Recorded data:
○ ○ ○ ○ ○

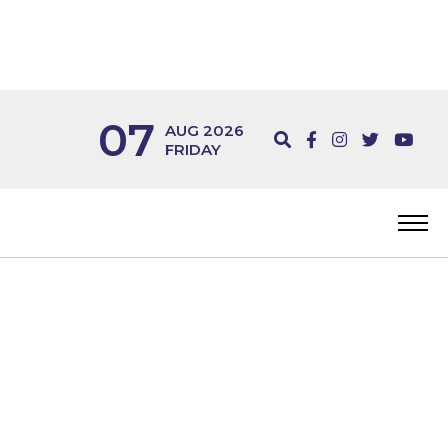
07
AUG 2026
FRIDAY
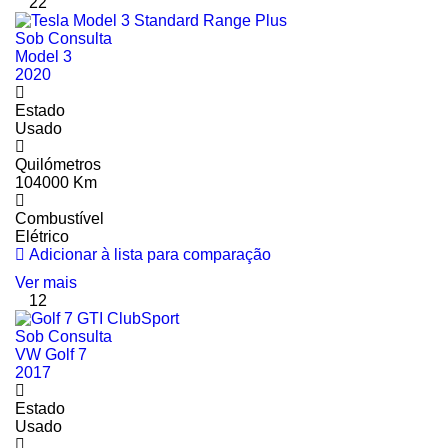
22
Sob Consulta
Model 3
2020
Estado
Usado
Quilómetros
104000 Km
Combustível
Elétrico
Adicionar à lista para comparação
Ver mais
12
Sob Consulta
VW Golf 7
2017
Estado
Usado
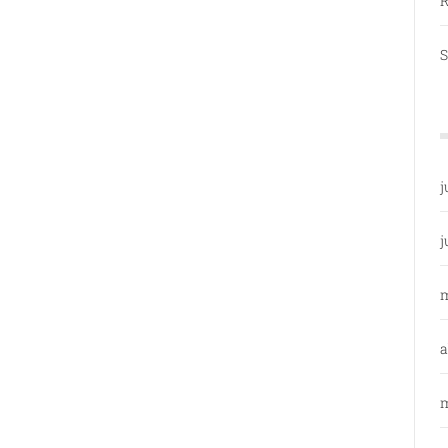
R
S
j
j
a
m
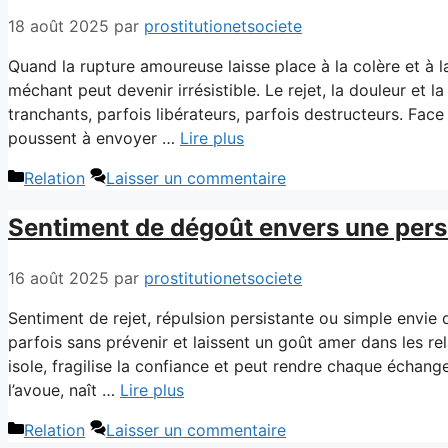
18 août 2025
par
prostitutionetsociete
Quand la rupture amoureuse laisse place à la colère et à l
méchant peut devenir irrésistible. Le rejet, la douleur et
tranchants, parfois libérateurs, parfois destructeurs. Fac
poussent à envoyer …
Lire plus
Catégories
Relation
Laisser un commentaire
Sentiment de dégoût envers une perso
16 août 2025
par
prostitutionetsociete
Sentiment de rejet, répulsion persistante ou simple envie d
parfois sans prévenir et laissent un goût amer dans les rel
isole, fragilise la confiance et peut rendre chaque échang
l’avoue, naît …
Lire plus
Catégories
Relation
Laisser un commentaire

○ ○ ○ ○ ○

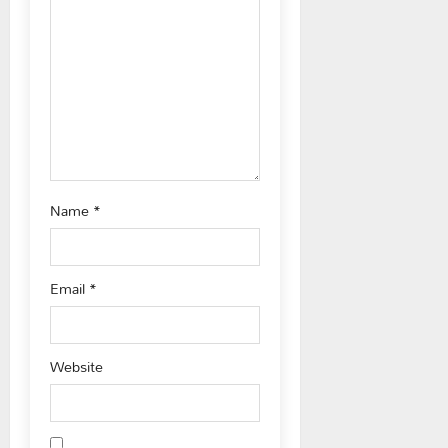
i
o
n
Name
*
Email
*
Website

○ ○ ○ ○ ○

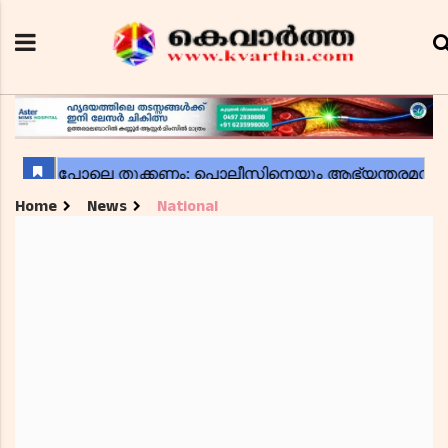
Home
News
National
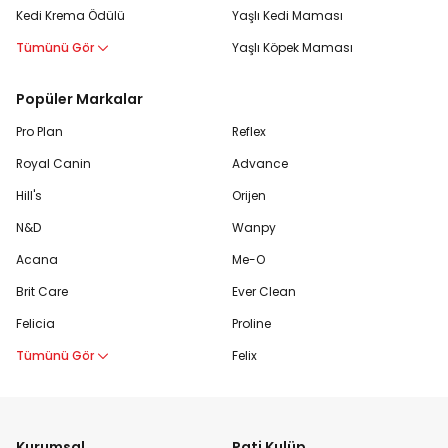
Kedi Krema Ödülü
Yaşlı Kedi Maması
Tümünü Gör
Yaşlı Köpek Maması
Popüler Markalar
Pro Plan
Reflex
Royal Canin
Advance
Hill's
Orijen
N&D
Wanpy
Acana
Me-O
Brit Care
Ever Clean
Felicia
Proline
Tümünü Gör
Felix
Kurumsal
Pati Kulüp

○ ○ ○ ○ ○

The answer must be every line of the records that holds the string "rejet".

- [Answer to this problem]:
méchant peut devenir irrésistible. Le rejet, la douleur et
Sentiment de rejet, répulsion persistante ou simple envie d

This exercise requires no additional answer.